- Opening Delimiter -

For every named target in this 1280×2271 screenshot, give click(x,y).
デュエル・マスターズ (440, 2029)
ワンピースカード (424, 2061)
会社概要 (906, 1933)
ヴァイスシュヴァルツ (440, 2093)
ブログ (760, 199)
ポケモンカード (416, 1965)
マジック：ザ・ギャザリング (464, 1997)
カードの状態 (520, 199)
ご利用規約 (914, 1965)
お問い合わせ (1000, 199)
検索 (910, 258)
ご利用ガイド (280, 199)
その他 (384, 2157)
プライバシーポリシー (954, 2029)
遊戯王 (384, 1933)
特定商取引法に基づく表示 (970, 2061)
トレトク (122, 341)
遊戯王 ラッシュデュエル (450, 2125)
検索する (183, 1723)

- Closing Delimiter -
- Opening Delimiter -

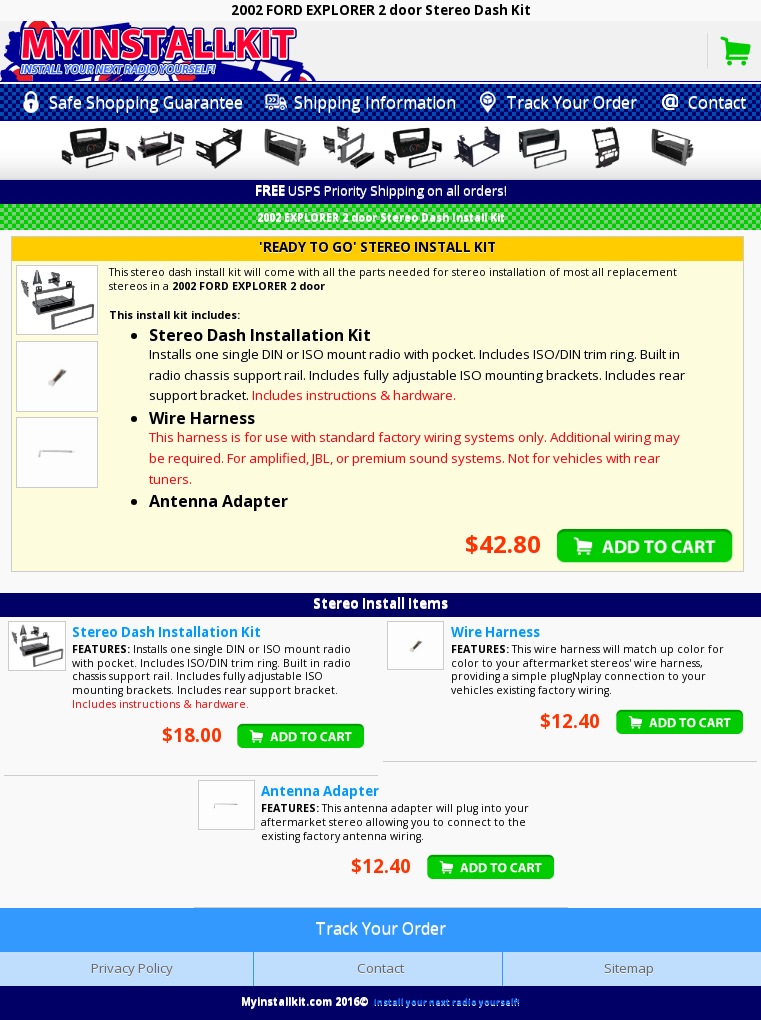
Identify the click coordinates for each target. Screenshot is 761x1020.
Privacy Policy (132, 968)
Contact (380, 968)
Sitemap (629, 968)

- Closing Delimiter -
- Opening Delimiter -

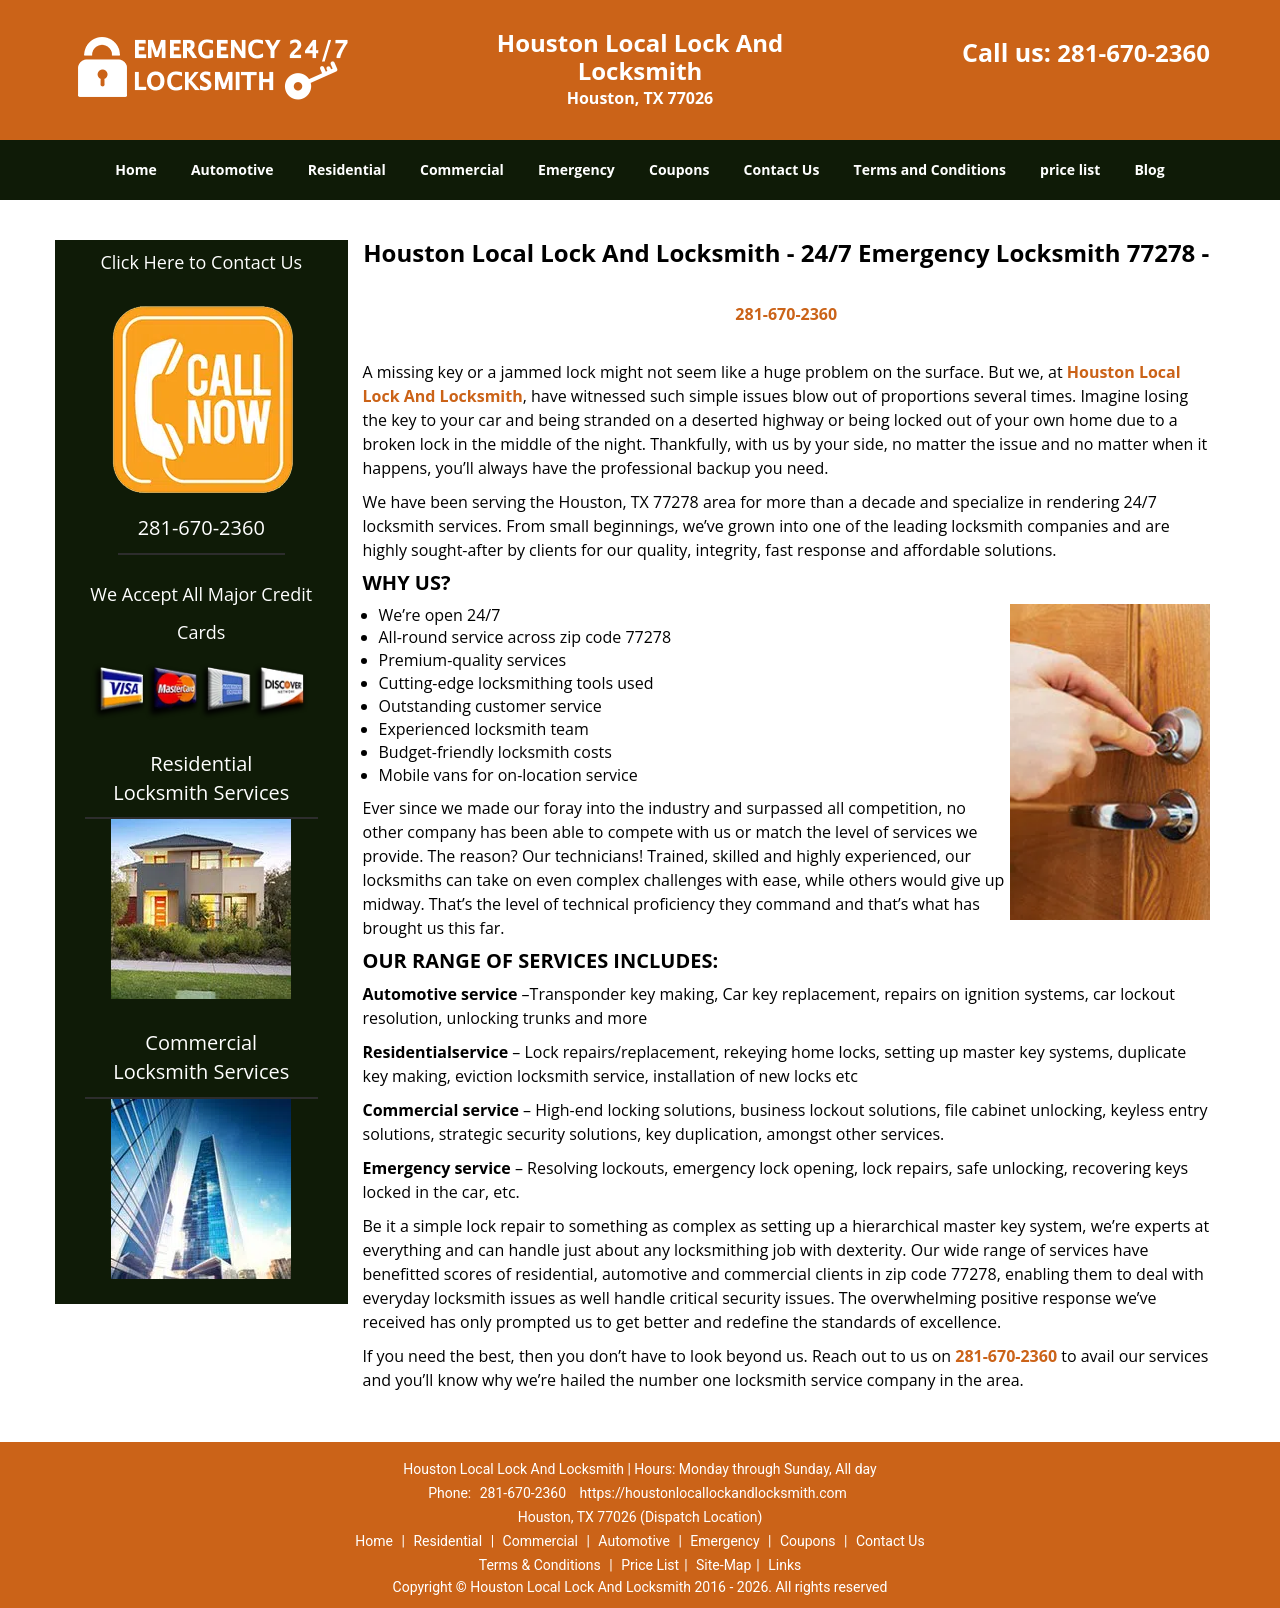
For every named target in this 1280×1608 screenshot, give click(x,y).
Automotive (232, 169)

- Closing Delimiter -

### Exercise brief
Copy all the lines above that hold the string "click".

### Expected answer
For every named target in this 1280×2271 screenshot, give click(x,y).
Identify the click coordinates for each target. Screenshot is 761x1020.
For every named target in this 1280×1608 screenshot, give click(x,y).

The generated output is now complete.